Single nucleotide variant calling in NGS with deep learning
deepSNV is a deep learning framework for calling SNVs in NGS data. Technical details can be found in the
deepSNV.pdf in this repository. It can be run as either a model building and validation tool or used only to make predictions using the included pre-trained convoluted neural network or one of your choosing.
An example of building and training a CNN and making SNV predictions is as follows:
$ python3 deepsnv.py --sample_num 10 \ --vcf_path my_vcf.vcf.gz \ --genome_path my_refererence_genome.fa \ --bam_path my_indexed_sorted_bam.bam \ --len_path chromosome_sizes.txt \ --epochs 50
The options are as follows:
--vfc_path: path to vcf file containing known SNVs
--sample_num: number of SNVs for training, randomly selected from vcf
--genome_path: path to indexed reference genome file. This can be created for hg38, for example, via:
$ wget --timestamping 'ftp://hgdownload.cse.ucsc.edu/goldenPath/hg38/bigZips/hg38.fa.gz' -O hg38.fa.gz $ gunzip hg38.fa.gz $ bwa index hg38.fa
--bam_path: path to indexed, sorted bam file
--len_path: path to chromosome size tsv file (see hg19.sizes for example)
--epochs: number of epochs to train model
Output from the above command is a trained convoluted neural netowork and confusion matrix for held out testing data. Alternatively, predictions can be made using a pre-trained model as follows:
$ python3 predictCNN.py --genome_path bams/wg.fa \ --bam_path my_indexed_sorted_bam.bam \ --preds_path predict.csv \ --model_path deepSNV.h5
Options are as follows:
--bam_path: path to indexed, sorted bam file to analyze
--preds_path: path to a csv containing chromosome and coordinate information for positions to evalate for SNV. (see predict.csv for example)
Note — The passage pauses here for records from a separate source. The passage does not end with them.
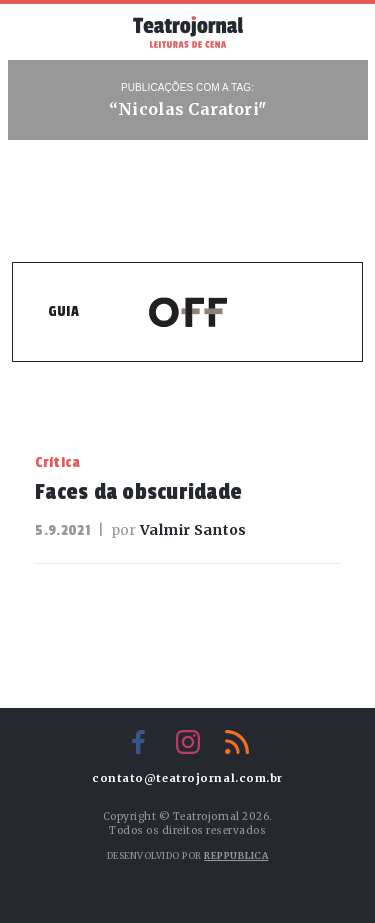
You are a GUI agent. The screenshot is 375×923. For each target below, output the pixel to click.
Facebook (139, 742)
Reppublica (236, 855)
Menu (43, 30)
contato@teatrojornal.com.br (187, 778)
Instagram (188, 742)
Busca (332, 32)
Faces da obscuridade (138, 492)
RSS (237, 742)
--model_path: path to pre-trained keras CNN model
Output from the above command is a csv of input SNV candidate coordinates and a label of 1 (SNV) or 0 (non-SNV).
$ git clone https://github.com/JTDean123/deepSNV.git
python3, pandas, numpy, sklean, keras (tensorflow backend), pysam
This is a skeleton, bare bones first attempt at this idea. I am sure there is lots of room for improvement, and I'd love to hear from you.